Microsoft Band

microsoft band

I’m still healing after a failed relationship with an early version Fitbit Flex. There’s only so much step-counting and sleeping analysis you can do before you realise that you already knew, generally, how much you were stepping or how well you were sleeping in any 24-hour period. Call me high maintenance but I want more than just a data report – I want something that will help me exercise more effectively.

Welcome to Microsoft Band. It’s on the pricey side but, wow, it does a lot. And it’s positively cheap if you compare it and its capabilities with the price and output of my old bedfellow. I’d argue that it’s well worth the investment but let’s take a look at the on-boarding process for this new piece of kit and some of the finer details so you can make your own mind up.

As I generally do with new gadgets, I took the band and the USB charging cable straight out of the packaging and plugged it in to my Mac. These things are designed to be fairly intuitive right? No. I was soon asked for login details to my Microsoft account, which I don’t have, and there was no other option or advice to direct me further (even in the Quick Start Guide) – just the same message asking me to login. Sounds common sense to go and set an account up online but it felt like I was guessing. Got there in the end. As an aside, I found it a little odd that I didn’t get a welcome email to the Band until over 2 days later though!

Band firmly on wrist, I carried on with my work day and very quickly began to realise just how powerful this thing was, even if I wasn’t exercising. Vibrate function to alert me to my phone ringing on my desk while I was a few metres away, appointments coming up in my diary, even the odd text. I’d watched all of the slick videos and read about all of the functions on the website – thought they looked awesome – but there’s always a cynic inside saying, “Yeah, I bet it’s not as a good as that”. But all of these things worked and added some value from the outset even if I didn’t really need them to, and my mind started to wander as I started to figure out just how much this band could help me when I really needed it – when I’m exercising.

I don’t like running with music, I don’t like running with my phone on an armband – I like to feel uninhibited when I’m exercising – but I still want to track what I’m doing, see afterwards what I’ve achieved and set myself goals for next time. Unfortunately my Nike Running app on my iPhone means I have to take my phone with me and wear earphones to listen to my split times. Maybe this Band was been designed with an athlete like me in mind?

Microsoft Band

Off on a run after work, left my phone at home, and for the first time felt free – but still in control and kind of connected with the rest of my world. I saw a missed call, followed up by a text, and I knew I had a little longer to stay out and about before I’d have to return home. Brilliant! And that’s without talking about all of the data I was collecting on my route. The following day, I had a weights session with my personal trainer and we worked together to figure out how the Band could bring us more value in my sessions. Combined in one place, my exercise periods, resting times and heart rate – awesome for my trainer and for me in so many ways.

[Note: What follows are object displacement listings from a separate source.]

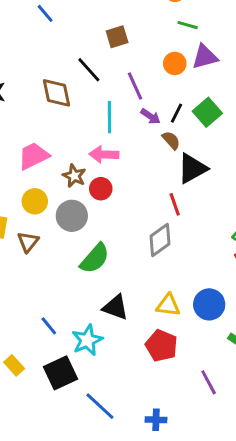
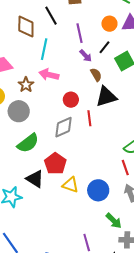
black line: (177, 113) -> (104, 47), moved
cyan line: (109, 117) -> (44, 49), moved
red circle: (101, 189) -> (71, 100), moved
gray diamond: (160, 240) -> (63, 127), moved
red pentagon: (161, 346) -> (55, 164), moved

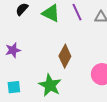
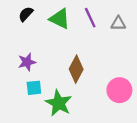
purple star: (13, 50) -> (27, 62), moved
cyan square: (14, 87) -> (34, 88), moved

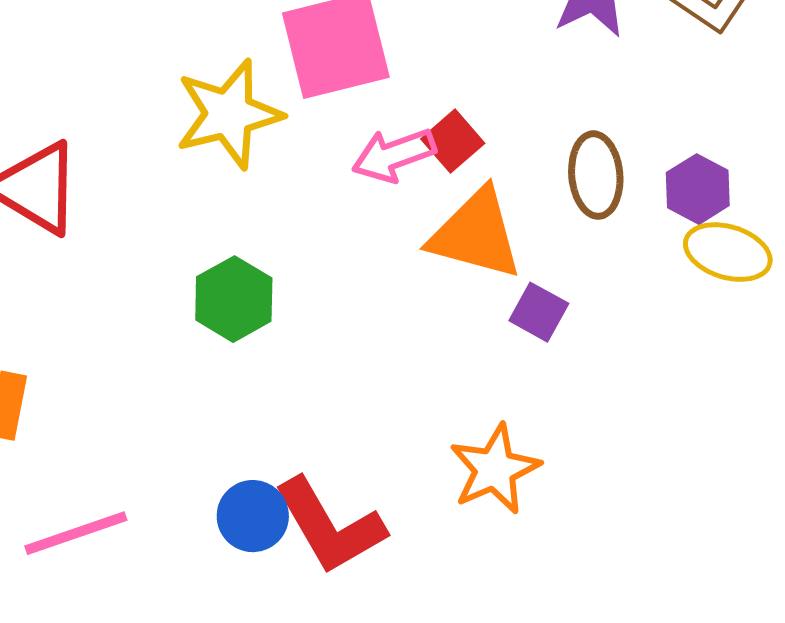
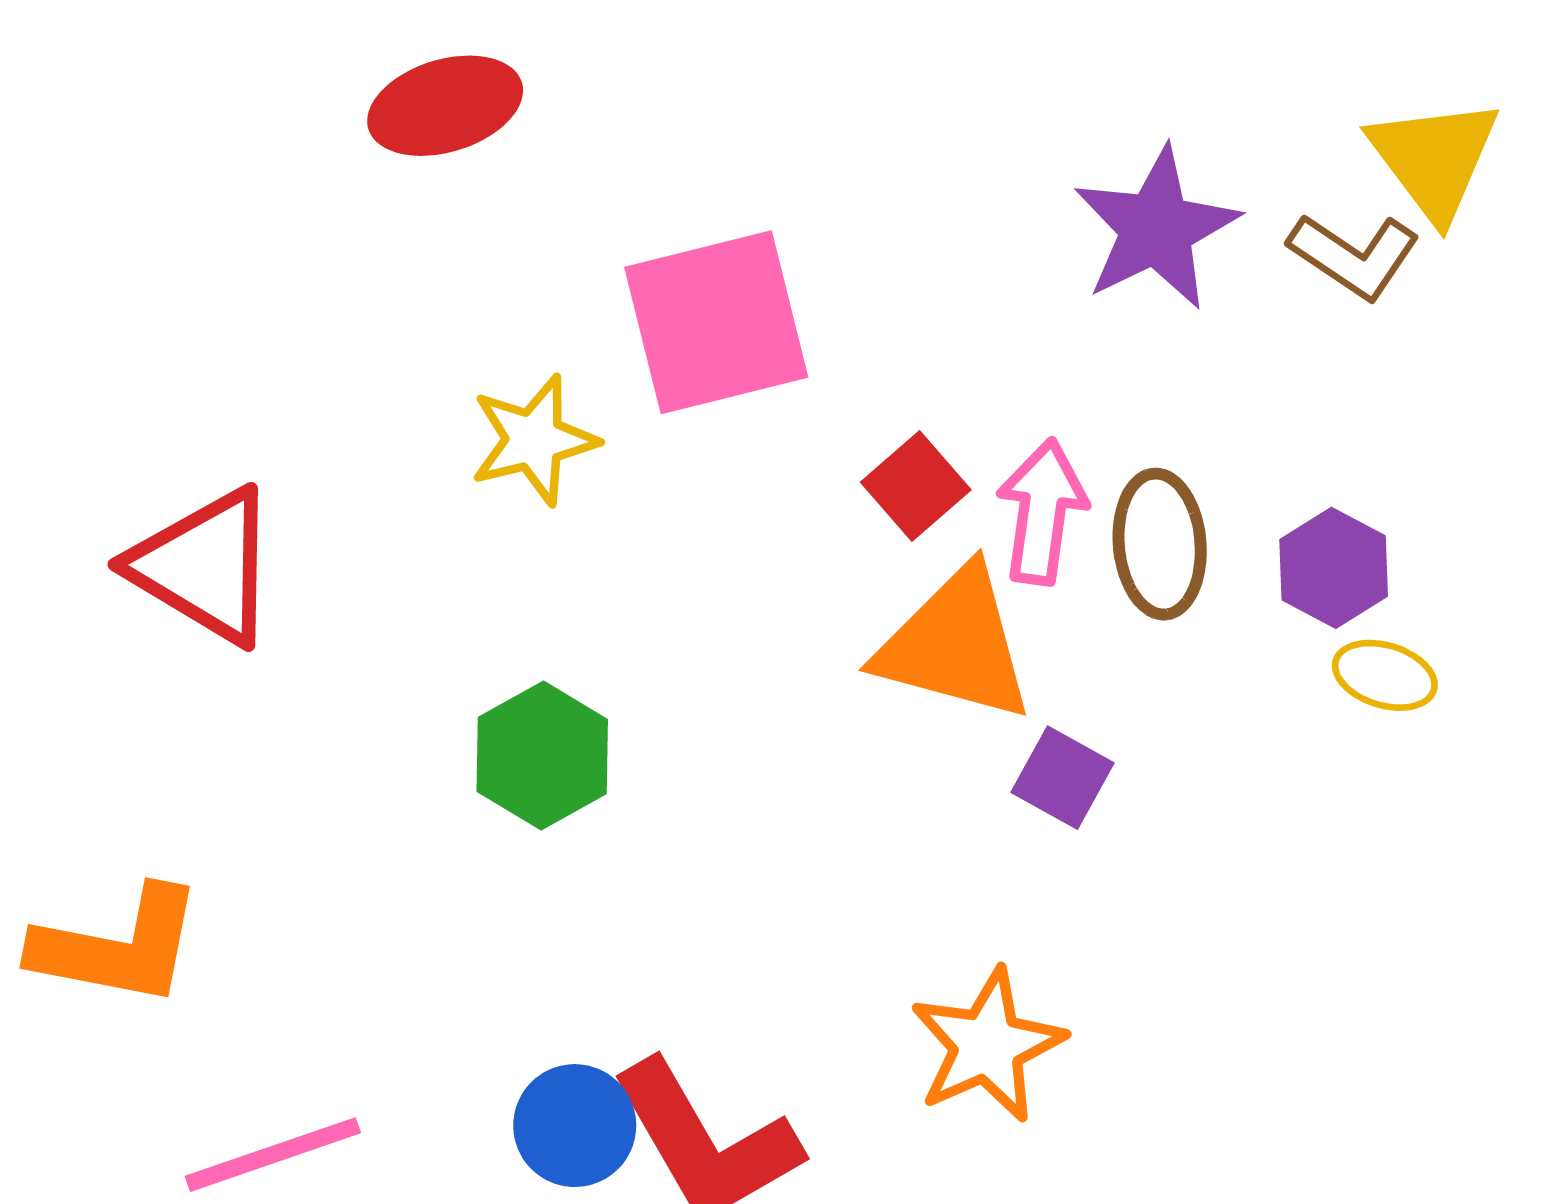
yellow star: (229, 114) -> (534, 440), size x0.7
pink arrow: (394, 155) -> (1042, 512), moved, turned 118
yellow ellipse: (728, 252) -> (1385, 675), size x0.7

There are so many other functions on this brilliant Band – built-in GPS, UV monitor, weather display, and partnerships with MyFitnessPal and Nuffield Health. I don’t think I’ll ever use the sleep tracking – maybe a slight hangover from Fitbit Flex but also because the band just isn’t that comfortable. It’s functional but that’s what we want from these things in the first instance isn’t it and I’m sure the design will improve with time. Unfortunately I can’t use the Cortana functions as I don’t use a Microsoft phone but there is plenty there for me to have fun with – not least the Starbucks payment link-up, which is perfect for my weekend runs in the park.

Nice work Microsoft – the ideal fitness buddy! All I’m waiting for now is a handy place to put my house keys…

microsoft band 2Verdict – 4/5 overall

  • 4/5 – price
  • 4/5 – functionality
  • 4/5 – added value when exercising
  • 2/5 – added value when not exercising
  • 3/5 – on-boarding after purchase
  • 3/5 – ease of use while exercising
  • 2/5 – comfort when not exercising

Product overview

  • Daily physical activity and sleep tracking
  • 24-hour heart rate tracking
  • Built-in GPS
  • Guided workouts
  • Preview of incoming calls, texts, social media updates, emails and calendar entries
  • Take notes and set reminders with Cortana

Tech spec

  • Band: width: 0.75″, thickness: 0.34″ (19mm x 8.7mm), weight: 60 g
  • Display AA size: 0.43″ x 1.30″ (11mm x 33mm), touch-enabled TFT full-colour display
  • 64MB internal storage
  • ARM Cortex M4 MCU processor
  • Optical heart rate sensor
  • 3-axis accelerometer
  • Gyrometer
  • GPS
  • Ambient light sensor
  • Skin temperature sensor
  • UV sensor
  • Capacitive sensor
  • Galvanic skin response
  • Microphone
  • Bluetooth 4.0 (Low Energy)
  • 2 physical buttons
  • Windows Phone 8.1 with Bluetooth, iOS 7.1 and 8, Android 4.3-4.4 devices with Bluetooth
  • 48 hours of normal use (Functionality like GPS will impact battery performance)
  • Water resistance: Sweat- and splash-resistant
  • Operating temperature ranges: 14° to 104°F (-10° to 40°C)
  • Non-operating temperature ranges: -40° to 140°F (-40° to 60°C)
  • Maximum operating altitude: 7.45 miles (+12000 meters)
  • Download the free Microsoft Health app from the Windows Store, Play Store, and App Store
  • 1-year limited warranty


The Microsoft Band retails at £169.99.